Lwt is a lightweight cooperative threading library for OCaml. A good way to understand Lwt and its use in Mirage is to write some simple code. This document introduces the basic concepts and suggests programs to write. Note that Lwt has a number of syntax extensions that are widely used in Mirage. These are introduced as you go along through the tutorial.
Tutorial
The full Lwt manual is available elsewhere, but the minimal stuff needed to get started is here. The first useful function is the return statement, which constructs a constant thread:
val return: 'a -> 'a Lwt.t
It is used to contruct a thread that immediately returns with the provided value. Once the value is wrapped in an Lwt thread, it cannot directly be used (as the thread may not have completed yet). This is where bind comes in:
val bind: 'a Lwt.t -> ('a -> 'b Lwt.t) -> 'b Lwt.t
bind t f creates a thread which waits for t to terminate, then passes the result to f. If t is a sleeping thread, then bind t f will be a sleeping thread too, until t terminates. If t fails, then the resulting thread will fail with the same exception.
There are two important operations to compose threads: join and choose.
val join : unit Lwt.t list -> unit Lwt.t
join takes a list of threads and waits for all of them to terminate. If at least one thread fails then join l will fail with the same exception as the first to fail, after all threads terminate.
val choose : 'a t list -> 'a t
choose l behaves as the first thread in l to terminate. If several threads are already terminated, one is chosen at random.
The infix operators <&> and <?> are defined in the Lwt module, where a <&> b is equivalent to join [a; b], and a <?> b is equivalent to choose [a; b].
Sleep and join
Challenge
Now write a program that spins off two threads, each of which sleep for some amount of time, say 1 and 2 seconds and then one prints "Heads", the other "Tails". After both have finished, it prints "Finished" and exits. To sleep for some time use OS.Time.sleep and to print to console use OS.Console.log. Note that OS is a Mirage-specific module, if you are using Lwt in another context, use Lwt_unix.sleep and Lwt_io.write.
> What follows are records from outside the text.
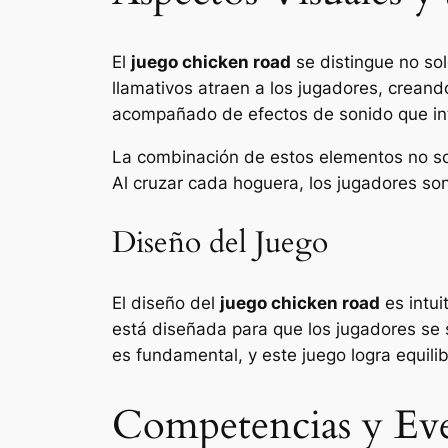
El
juego chicken road
se distingue no sol
llamativos atraen a los jugadores, crean
acompañado de efectos de sonido que in
La combinación de estos elementos no sol
Al cruzar cada hoguera, los jugadores son
Diseño del Juego
El diseño del
juego chicken road
es intui
está diseñada para que los jugadores se 
es fundamental, y este juego logra equili
Competencias y Eve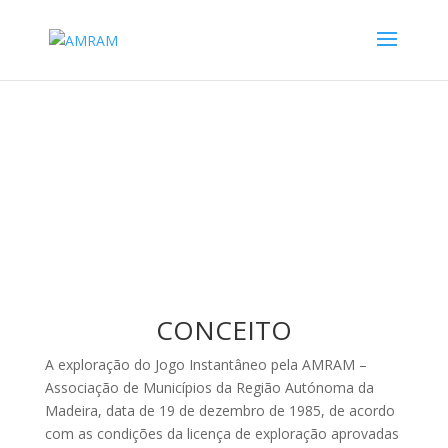
CONCEITO
A exploração do Jogo Instantâneo pela AMRAM –
Associação de Municípios da Região Autónoma da
Madeira, data de 19 de dezembro de 1985, de acordo
com as condições da licença de exploração aprovadas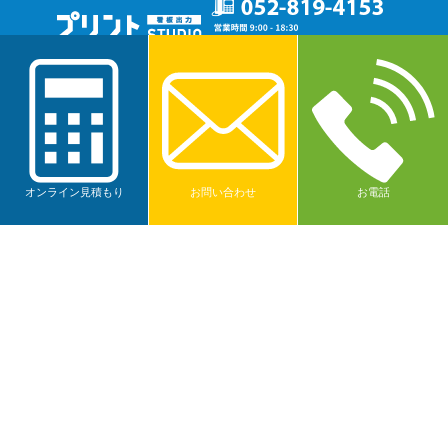
オンライン見積もり
お問い合わせ
お電話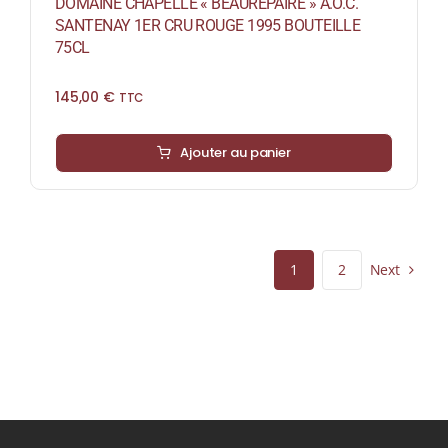
DOMAINE CHAPELLE « BEAUREPAIRE » A.O.C.
SANTENAY 1ER CRU ROUGE 1995 BOUTEILLE
75CL
145,00
€
TTC
Ajouter au panier
Next
1
2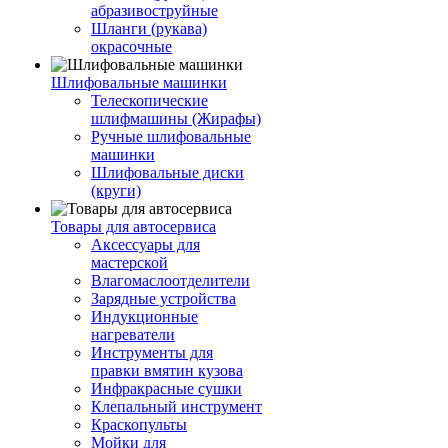
абразивоструйные
Шланги (рукава)
окрасочные
Шлифовальные машинки
Телескопические
шлифмашины (Жирафы)
Ручные шлифовальные
машинки
Шлифовальные диски
(круги)
Товары для автосервиса
Аксессуары для
мастерской
Влагомаслоотделители
Зарядные устройства
Индукционные
нагреватели
Инструменты для
правки вмятин кузова
Инфракрасные сушки
Клепальный инструмент
Краскопульты
Мойки для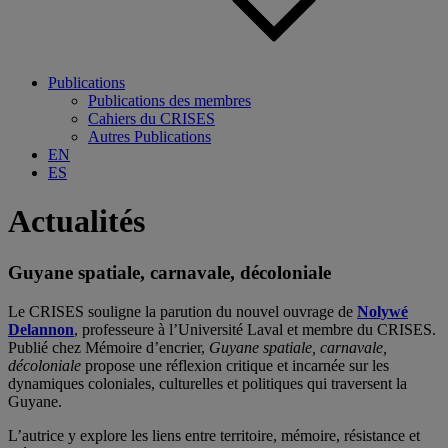
Publications
Publications des membres
Cahiers du CRISES
Autres Publications
EN
ES
Actualités
Guyane spatiale, carnavale, décoloniale
Le CRISES souligne la parution du nouvel ouvrage de
Nolywé
Delannon
, professeure à l’Université Laval et membre du CRISES.
Publié chez Mémoire d’encrier,
Guyane spatiale, carnavale,
décoloniale
propose une réflexion critique et incarnée sur les
dynamiques coloniales, culturelles et politiques qui traversent la
Guyane.
L’autrice y explore les liens entre territoire, mémoire, résistance et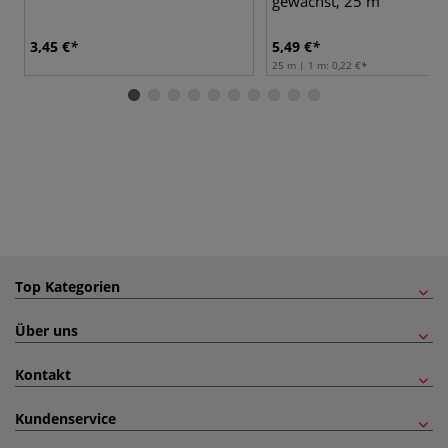
gewachst, 25 m
3,45 €
5,49 €
25 m | 1 m:
0,22 €
Top Kategorien
Über uns
Kontakt
Kundenservice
You will need to have Mirage installed and the script mir-build available in your search path. Create a file foo.ml with the following content and edit it:
open Lwt
open OS
let main () =
(* the guts go here *)
To compile the application, execute mir-build unix-socket/foo.bin.
You can now run your example by executing the _build/unix-socket/foo.bin file.
The build system will automatically figure out all the dependencies required, so you do not need to specify them manually. It will also automatically create a project file called foo.mir and in it it will put the default entry point of the program in the form Module.function:
Foo.main
If however a different entry point (not main) is to be used then it has to be explicitly specified. This is done by putting the entry point in the required form in a .mir file, say bar.mir. To compile the application, execute mir-build unix-socket/bar.bin.
Solution
open Lwt (* provides bind and join *)
open OS (* provides Time, Console and Main *)
let main () =
bind (join [
bind (Time.sleep 1.0) (fun () ->
Console.log "Heads"; return ()
);
bind (Time.sleep 2.0) (fun () ->
Console.log "Tails"; return ()
);
]) (fun () ->
Console.log ("Finished"); return ()
)
This is regress/lwt/heads1.ml in the Mirage code repository.
Syntax Extensions
Using Lwt does sometimes require significantly restructuring code, and in particular doesn't work with many of the more imperative OCaml control structures such as for and while. Luckily, Lwt includes a comprehensive pa_lwt syntax extension that makes writing threaded code as convenient as vanilla OCaml. Mirage includes this extension by default, so you can use it anywhere you want.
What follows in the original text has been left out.